Thursday, December 28, 2006

GRANT ME PATIENCE, BUT HURRY


I'm a sucker for happy endings. I prefer feel-good series on TV.

I love the Christmas Gospel, the Son of God born as an innocent child with angles singing and wise men bringing gifts.

The fulfillment of God's salvation plan, crucifixion, a tortured man forsaken by his friends, family, even by God, who sent him...It's too tough, really. I'm not a huge Easter fan and would make a lousy Catholic. Even though there was a happy ending on Easter Sunday...

Even though I wear a cross around my neck as a symbol of my belief.

I feel so devastated when things go wrong in my life. I keep putting so much effort in getting things right.

Then I fail. Others fail too.
I can't take it. I need a happy ending.

Or at least an ending.
I simply cannot allow bad attitudes keep on being passed on for generations.
Guess I need to call upon my favourite, Saint Peter, for help, at least to make me a better person, and to heal open wounds.

Wednesday, December 27, 2006

RESPECT


My father had a brain hemorrhage some years ago. He's now 86, and dependent on help from nurses, who come to his home five times a day. They are underpaid, not well educated and always in a hurry.

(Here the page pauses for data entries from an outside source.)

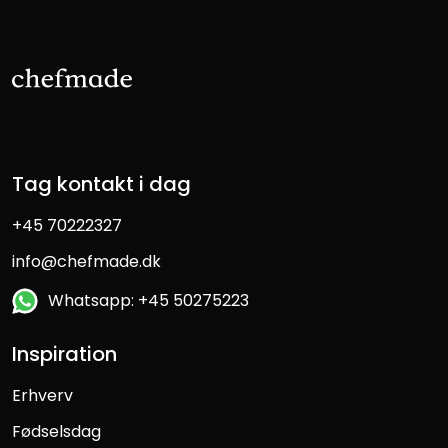
Tag kontakt i dag
+45 70222327
info@chefmade.dk
Whatsapp: +45 50275223
Inspiration
Erhverv
Fødselsdag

If my father is talking to me on the phone or hasn't finished eating his dessert, he has to stop at once. "Move, hurry, straighten up," they're shouting, not unlike an army sergeant to his hopeless recruits.
We all feel humiliated by the way my father is belittled.
He is not senile, he is not used to being bossed around. He is and has always been a very polite, gentle...and wise person.
He never was much of a talker, that is, if he did not have anything of importance to say or tell.
Chatting or smalltalk was never his style.
Now he needs more time to formulate his thoughts. That makes the nurses believe he's not so bright anymore.
My husband has always been on the same wavelength as my father. They have never stopped to like or respect one another.
Today my father took a long look at my husband's jogging suit.
"Nike", he read. "Nike of Samothrace," he added.
Gunnar looked the words up in the encyclopedia, and they both had a nice talk about the goddess of victory, whose artful elaborated statue is displayed in France.

At the end of the day;
we became somewhat wiser, renewed our somewhat blur knowledge of the Greek Antique, and my father regained some of his self respect.